Revision 2 worked quite well until I tripped over the air hose supplying air to the cannon and that cracked off a small bit of PVC that connects the external air connector to the pressure tanks. Luckily the cannon wasn’t pressurized, and the crack was discovered as the gun was filling. The piece that cracked off wouldn’t have exploded as it was cracked off nearly all the way through the pipe, but it may have shot off the pipe if enough pressure was built up. Unfortunately since the cannon is painted (to protect it from UV from the sun), it is nearly impossible to repair it without possibly compromising the structural integrity of the pipe when paint is removed (so that PVC glue can melt another piece of PVC onto the existing pipe).
With the demise of Revision 2, Revision 3 needed to be created before the following summer. There isn’t a lot to be improved upon Revision 2, but at a minimum, there needed to be a way for the PVC portion of the cannon to survive after tripping over the air hose. Revision 3 also has a much larger, more direct path for the air to exit out of the air valve, which should allow for quicker object acceleration out of the barrel. The air tank capacity is roughly the same as Revision 2, but the pressure tanks were taken from two large ones to four smaller tanks. This was merely an done to make the cannon look meaner, but it could actually offer the possibility of getting more air to the valve quicker than the previous design. It should start to become obvious that the only bottleneck for slowing down or limiting the air going into the barrel being the RainBird sprinkler valve.
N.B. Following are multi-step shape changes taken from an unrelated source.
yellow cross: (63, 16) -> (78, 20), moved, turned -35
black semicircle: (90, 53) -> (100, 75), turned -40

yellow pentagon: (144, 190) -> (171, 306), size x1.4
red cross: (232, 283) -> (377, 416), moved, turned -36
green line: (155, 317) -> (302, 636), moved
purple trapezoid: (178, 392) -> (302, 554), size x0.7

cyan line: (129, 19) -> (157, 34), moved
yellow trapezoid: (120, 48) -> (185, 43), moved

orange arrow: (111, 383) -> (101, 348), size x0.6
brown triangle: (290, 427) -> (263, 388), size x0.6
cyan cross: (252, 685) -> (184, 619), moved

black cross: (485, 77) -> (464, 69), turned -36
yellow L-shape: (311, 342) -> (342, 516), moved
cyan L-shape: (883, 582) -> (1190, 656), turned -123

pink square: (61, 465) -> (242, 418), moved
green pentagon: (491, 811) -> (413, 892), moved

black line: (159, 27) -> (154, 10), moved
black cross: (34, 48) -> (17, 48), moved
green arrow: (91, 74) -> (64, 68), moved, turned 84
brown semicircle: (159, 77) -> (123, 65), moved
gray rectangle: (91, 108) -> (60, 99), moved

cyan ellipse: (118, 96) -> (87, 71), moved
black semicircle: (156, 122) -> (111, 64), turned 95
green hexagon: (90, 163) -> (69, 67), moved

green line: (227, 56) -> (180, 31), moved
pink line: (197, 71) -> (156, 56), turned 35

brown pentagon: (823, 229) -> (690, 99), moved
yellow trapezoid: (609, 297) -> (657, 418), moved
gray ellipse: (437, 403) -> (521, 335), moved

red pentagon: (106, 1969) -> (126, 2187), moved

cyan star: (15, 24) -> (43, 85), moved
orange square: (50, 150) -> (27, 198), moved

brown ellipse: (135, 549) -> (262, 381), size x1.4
Revision 3 before being painted:
Apparently the RainBird valve opens slowly when using solenoid activation, and supposedly it can be improved. However, it still needs to be electronically activated for it to remain safe in the sense that it’s hard to accidentally fire the cannon. I think I’ll be leaving the valve alone for the time being until I can make the cannon’s controller measure the velocity of the object leaving the barrel. That way I can see if a modified valve offers any kind of velocity improvement over the unmodified valve (more velocity = more distance). Revision 3 currently awaits a final coat of paint and a wooden platform to mount it on. Revision 3 will probably also have a plywood cover to be placed on it when the cannon is pressurized to make sure no one is hurt if a PVC failure does occur.